Devices for interaction of gas-liquid streams are known, which consist of a cylindrical body and a nozzle operating in emulsification mode.

However, they do not allow the creation of a stable emulsification regime, due to the need for a strict ratio of flow rates, which is not always ensured under the conditions of industrial apparatuses. Deviations from the regimes result in the release of the liquid phase or the breakdown of emulsification.

A nozzle column is known, including a cylindrical body inside which a nozzle is located, made of Raschig rings.

and distribution devices for the U1 liquid phase.

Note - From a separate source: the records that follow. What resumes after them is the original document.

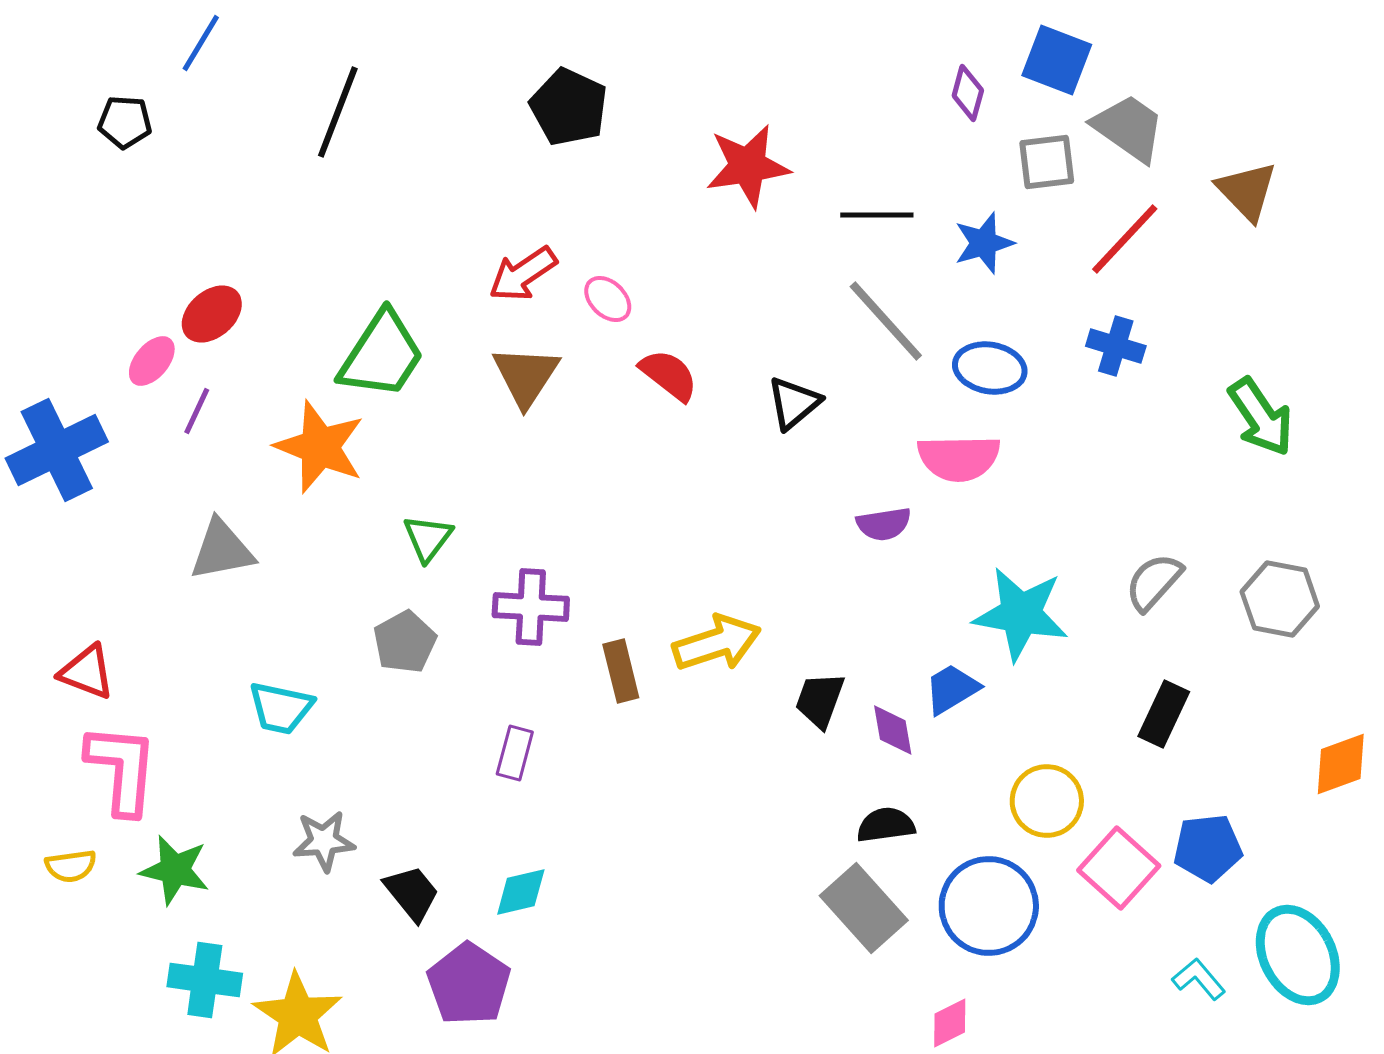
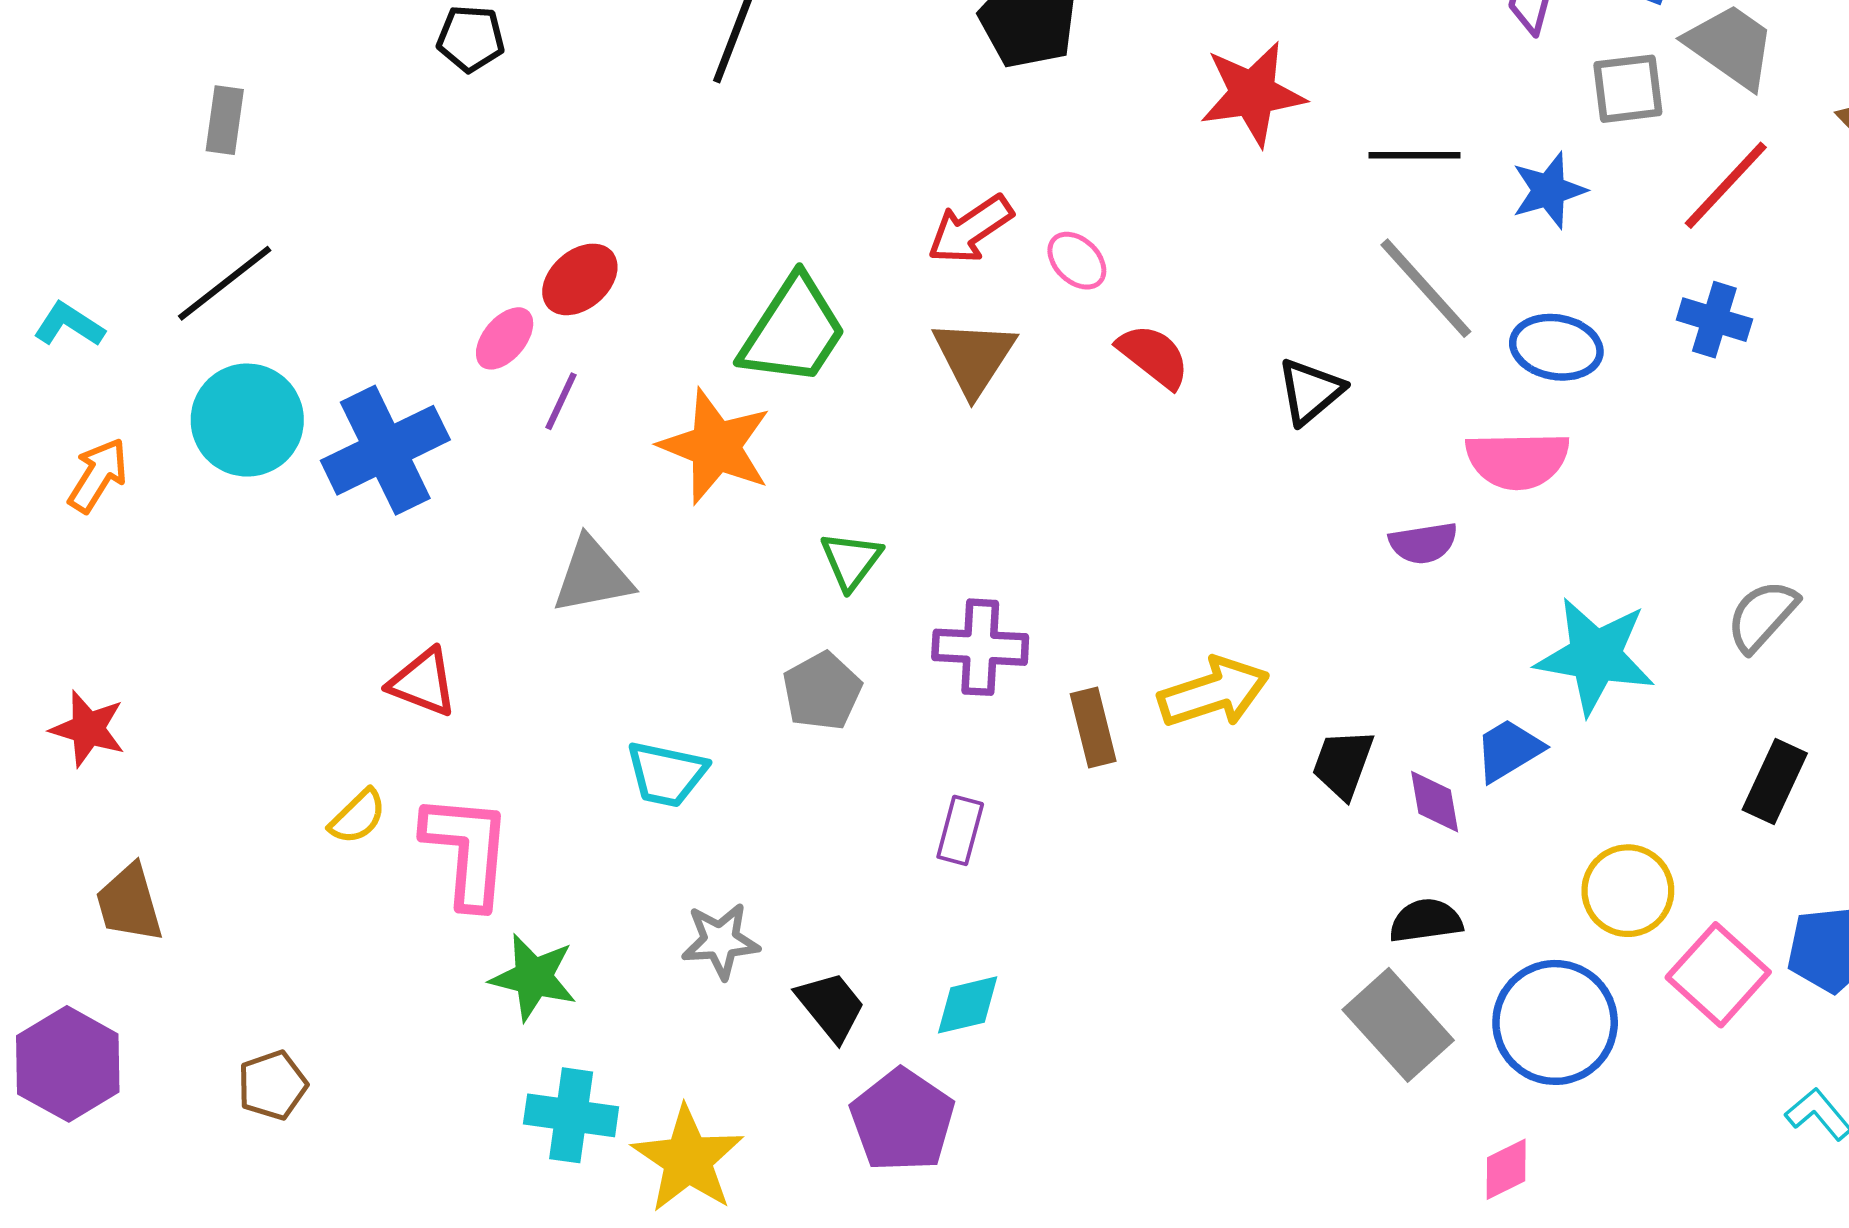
red triangle: (87, 672) -> (423, 682), moved
yellow semicircle: (71, 866) -> (358, 817), moved, turned -36

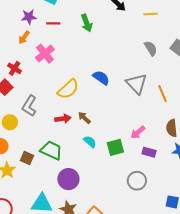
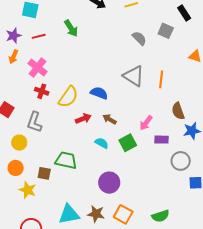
red cross: (15, 68) -> (42, 91), moved
blue semicircle: (101, 78) -> (99, 93), moved
orange line: (162, 93) -> (161, 79), turned 42
brown arrow: (84, 118) -> (110, 119), moved
red arrow: (63, 119) -> (83, 119), moved
purple circle: (68, 179) -> (109, 183), moved
gray circle: (137, 181) -> (181, 161), moved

The design has a number of drawbacks. The column operates in the pure film mode, which reduces the intensity of the phase interaction. Emulsification is not used. At the interface of the device body with the nozzle, a bypass in the liquid phase occurs. The liquid phase is not evenly distributed throughout the entire nozzle. All this reduces the intensity of the heat and mass transfer processes.

The purpose of the invention is to create zones of stable emulsification along the height and uniform distribution of phases over the cross section of the apparatus.

Claims (2)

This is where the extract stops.